The Ghana Extractive Industries Transparency Initiative (GHEITI), the group with oversight responsibility over the governance of Ghana’s natural resources sector, has bemoaned the seeming neglect by actors in the civil society space and Ghanaians in general.
According to the GHEITI, their reports which capture critical issues in the management of Ghana’s natural resources have not been receiving the expected attention from civil society and Ghanaians, in whose interest the issues discovered and recommended for fixing are to serve.
At a roundtable discussion organized by Friends of the Nation (FoN) in Accra with the GHEITI Multi-stakeholder Group, Madam Hannah Owusu Koranteng, the Executive Director of the Wassa Communities Affected by Mining [WACAM] and a member of the GHEITI poured out her frustrations from the seeming neglect, describing her time being with the GHIETI as a waste of time because, “it seems that when the reports are produced, apart from some of us who will be jumping around with it, nobody is interested”.
The Ghana GHEITI secretariat is manned by a Multi-Stakeholder Group (MSG) who are representatives from the civil society, government and private sector institutions.
The group produces annual reports on the financial happenings in Ghana’s extractive sector.
Based on their findings in the reports that are gleaned from the Auditor General’s report, a number of recommendations are made, aimed at improving transparency and ensuring that Ghana makes the best out of its extractive resources.

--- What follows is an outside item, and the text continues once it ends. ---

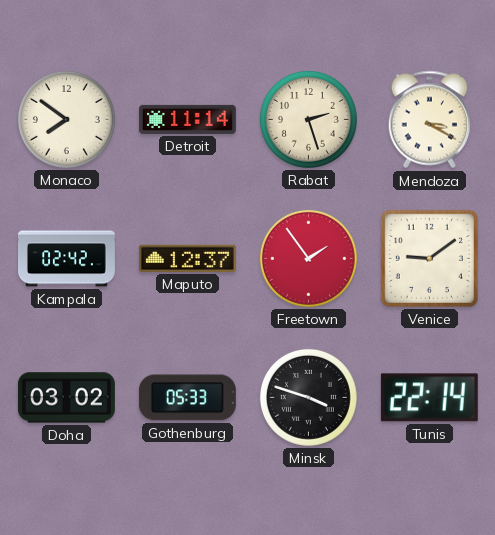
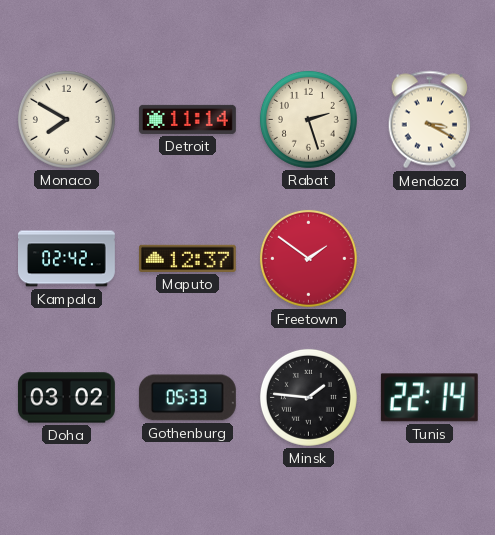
Monaco: 7:51 -> 7:50
Freetown: 1:54 -> 1:51
Venice: 9:09 -> none
Minsk: 3:48 -> 1:46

“We would wish that as the GHEITI churns out a report yearly, civil society will run with it. Because many critical issues emanate from these reports. But if you have civil society disengaging in these processes, you leave it with government and the private sector to set the agenda… We expect civil society groups to run with the reports that are produced by PIAC and the GHEITI,” Allan Larsey of Tullow suggested.
According to Madam Hannah Owusu Koranteng, the lack of interest and support in the work of the MSG group is denying the country the critical conversation to be had on mining.
She said that “if you are a lone voice screaming that we want to expand the scope of the GHEITI to cover other areas other than financial disclosures in Ghana, trust that it will not go anywhere because we don’t have the support to push that agenda. Our agenda is not financial disclosure, but the decision to mine or not to mine.”